At the conclusion of the trial, the jury acquitted the defendant of two counts of harassment in the second degree under § 53a-183 (a) (1), but found him guilty of two counts of harassment in the second degree in violation of § 53a-183 (a) (3). The trial court thereafter sentenced the defendant to a total effective term of six months incarceration, suspended after sixty days, with one year probation. This appeal followed.

I

The defendant first claims that the trial court improperly concluded that the dangerous client exception to the social worker-client confidentiality rule contained in § 52-146q (c) (2) permits in-court testimony by the social worker, and that Burke’s testimony therefore was improperly ordered by the trial court. More specifically, the defendant claims that the trial court improperly ordered Burke to testify because the social worker-client confidence protected his testimony as confidential. The defendant further claims that recognition of the social worker-client confidence is essential to the mental health and well-being of Connecticut citizens, and that a testimonial exception to this confidentiality under § 52-146q (c) (2) would directly undermine this well-being. Additionally, the defendant asserts that admission of Burke’s testimony was not a harmless impropriety because the testimony was probative in showing that Edwards was not alone in concluding that the defendant was a danger to Edwards and his family.

In response, the state asserts that § 52-146q (c) (2) creates a testimonial exception to the social worker-[649]*649client confidentiality statute that allows social workers to testify and divulge otherwise protected confidential information communicated by a client only if the social worker believes that “there is a substantial risk of imminent physical injury by the person to himself or others . . . .’’In the alternative, the state claims that even if this court should find that no testimonial exception exists, the admission of Burke’s testimony was a harmless impropriety because Edwards’ testimony and the audiotapes of the voicemail messages demonstrate “an overwhelming case of harassment.” We agree with the defendant that § 52-146q (c) (2) does not permit in-court testimony by the social worker, and that the trial court improperly ordered Burke to testify. We agree with the state, however, that this improper action by the trial court was harmless.

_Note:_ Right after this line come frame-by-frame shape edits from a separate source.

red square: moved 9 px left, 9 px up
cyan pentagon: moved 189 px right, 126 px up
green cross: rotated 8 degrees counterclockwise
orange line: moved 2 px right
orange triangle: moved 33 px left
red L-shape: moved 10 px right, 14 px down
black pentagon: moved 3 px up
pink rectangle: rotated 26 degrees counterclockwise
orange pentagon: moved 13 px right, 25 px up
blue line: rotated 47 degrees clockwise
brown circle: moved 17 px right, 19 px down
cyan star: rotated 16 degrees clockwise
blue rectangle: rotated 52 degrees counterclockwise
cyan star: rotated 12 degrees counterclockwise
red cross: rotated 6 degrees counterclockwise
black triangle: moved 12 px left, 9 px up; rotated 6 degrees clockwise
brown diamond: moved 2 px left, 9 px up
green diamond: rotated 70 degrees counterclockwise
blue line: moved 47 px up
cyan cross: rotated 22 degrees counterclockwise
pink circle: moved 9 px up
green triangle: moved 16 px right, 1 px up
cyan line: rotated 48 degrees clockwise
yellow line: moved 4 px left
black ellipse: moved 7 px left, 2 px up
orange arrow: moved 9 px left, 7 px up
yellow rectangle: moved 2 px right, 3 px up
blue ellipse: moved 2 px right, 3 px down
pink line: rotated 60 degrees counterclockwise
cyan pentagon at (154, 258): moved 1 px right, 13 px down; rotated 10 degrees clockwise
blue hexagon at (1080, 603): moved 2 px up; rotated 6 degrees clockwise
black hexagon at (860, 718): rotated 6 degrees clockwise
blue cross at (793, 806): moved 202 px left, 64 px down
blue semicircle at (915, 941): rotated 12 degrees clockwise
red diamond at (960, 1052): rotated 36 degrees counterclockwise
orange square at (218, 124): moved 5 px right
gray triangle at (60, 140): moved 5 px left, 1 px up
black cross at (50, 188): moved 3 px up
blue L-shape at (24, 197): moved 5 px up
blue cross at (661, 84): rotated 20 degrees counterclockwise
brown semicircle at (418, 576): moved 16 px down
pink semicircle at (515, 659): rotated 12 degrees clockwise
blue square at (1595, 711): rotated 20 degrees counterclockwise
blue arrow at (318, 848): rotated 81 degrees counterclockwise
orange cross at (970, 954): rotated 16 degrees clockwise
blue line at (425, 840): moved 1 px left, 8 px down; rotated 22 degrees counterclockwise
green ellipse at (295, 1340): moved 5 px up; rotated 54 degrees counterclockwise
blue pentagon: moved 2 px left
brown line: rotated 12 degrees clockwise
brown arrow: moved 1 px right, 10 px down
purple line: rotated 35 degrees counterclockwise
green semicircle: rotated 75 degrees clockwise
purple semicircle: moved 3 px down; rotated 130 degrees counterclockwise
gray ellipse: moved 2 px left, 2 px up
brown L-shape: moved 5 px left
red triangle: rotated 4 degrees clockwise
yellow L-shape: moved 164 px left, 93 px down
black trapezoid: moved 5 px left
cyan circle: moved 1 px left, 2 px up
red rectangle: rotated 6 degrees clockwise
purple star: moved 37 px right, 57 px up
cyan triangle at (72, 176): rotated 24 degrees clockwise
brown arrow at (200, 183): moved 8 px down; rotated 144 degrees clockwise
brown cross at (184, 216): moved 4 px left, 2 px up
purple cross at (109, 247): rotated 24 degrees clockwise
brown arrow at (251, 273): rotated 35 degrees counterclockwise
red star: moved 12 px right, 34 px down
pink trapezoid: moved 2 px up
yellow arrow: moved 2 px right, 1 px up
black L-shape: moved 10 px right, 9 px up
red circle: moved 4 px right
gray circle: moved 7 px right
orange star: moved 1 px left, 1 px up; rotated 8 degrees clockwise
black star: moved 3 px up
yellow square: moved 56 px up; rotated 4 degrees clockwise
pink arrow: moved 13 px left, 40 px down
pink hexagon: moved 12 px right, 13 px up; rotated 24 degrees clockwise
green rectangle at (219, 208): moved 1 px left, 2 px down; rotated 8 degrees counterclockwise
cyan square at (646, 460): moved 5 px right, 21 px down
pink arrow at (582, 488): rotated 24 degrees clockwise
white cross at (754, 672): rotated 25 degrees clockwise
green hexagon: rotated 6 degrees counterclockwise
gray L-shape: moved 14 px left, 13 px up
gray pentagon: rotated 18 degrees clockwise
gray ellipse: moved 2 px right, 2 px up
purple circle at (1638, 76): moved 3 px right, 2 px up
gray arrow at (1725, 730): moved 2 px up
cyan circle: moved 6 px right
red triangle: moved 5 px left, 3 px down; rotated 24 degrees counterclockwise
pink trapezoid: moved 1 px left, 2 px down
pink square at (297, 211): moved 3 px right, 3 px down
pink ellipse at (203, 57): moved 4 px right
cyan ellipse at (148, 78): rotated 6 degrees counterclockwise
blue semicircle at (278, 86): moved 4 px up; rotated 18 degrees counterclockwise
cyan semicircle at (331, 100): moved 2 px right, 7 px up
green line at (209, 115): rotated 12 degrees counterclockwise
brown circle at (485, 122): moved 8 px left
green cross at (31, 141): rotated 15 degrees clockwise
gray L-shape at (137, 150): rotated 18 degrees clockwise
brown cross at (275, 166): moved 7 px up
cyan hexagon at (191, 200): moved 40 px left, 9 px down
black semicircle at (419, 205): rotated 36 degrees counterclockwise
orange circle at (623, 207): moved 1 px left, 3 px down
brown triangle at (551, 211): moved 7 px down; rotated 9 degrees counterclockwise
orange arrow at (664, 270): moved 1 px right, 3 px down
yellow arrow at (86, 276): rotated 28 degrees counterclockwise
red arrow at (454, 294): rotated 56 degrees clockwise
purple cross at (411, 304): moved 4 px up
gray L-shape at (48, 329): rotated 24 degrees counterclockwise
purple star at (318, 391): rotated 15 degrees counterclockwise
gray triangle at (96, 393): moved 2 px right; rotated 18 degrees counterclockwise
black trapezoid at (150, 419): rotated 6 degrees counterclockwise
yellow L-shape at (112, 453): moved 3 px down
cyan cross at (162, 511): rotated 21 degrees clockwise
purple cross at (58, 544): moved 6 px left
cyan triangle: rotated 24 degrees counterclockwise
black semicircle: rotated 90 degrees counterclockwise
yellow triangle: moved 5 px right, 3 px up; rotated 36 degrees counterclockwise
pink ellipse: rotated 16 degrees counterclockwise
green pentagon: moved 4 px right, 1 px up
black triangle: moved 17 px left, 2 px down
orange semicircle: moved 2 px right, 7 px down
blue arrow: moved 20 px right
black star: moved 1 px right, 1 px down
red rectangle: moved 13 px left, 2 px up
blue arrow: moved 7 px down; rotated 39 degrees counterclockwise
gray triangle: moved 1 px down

The following additional undisputed facts and procedural history are relevant to our resolution of this claim. The defendant filed a motion in limine to preclude the state from admitting evidence of misconduct by the defendant. Specifically, the defendant sought to preclude Burke, Fuller, Mugovero, Bergeson, and William Edwards from testifying. In his motion, the defendant objected to the admission of testimony by Burke, whom he argued would improperly breach the statutory social worker-client confidence by testifying. The trial court denied the motion in limine and ordered Burke to testify before the jury about the nature of his relationship as well as his prior communications with the defendant, concluding that his testimony fell within the dangerous client exception to the social worker-client confidentiality statute. The trial court then ordered Burke to answer questions not about the precise statements made to him by the defendant, but instead about his perceptions of what the defendant had told him. The trial court also gave a limiting instruction to the jury [650]*650after Burke’s testimony as to the proper use of the evidence.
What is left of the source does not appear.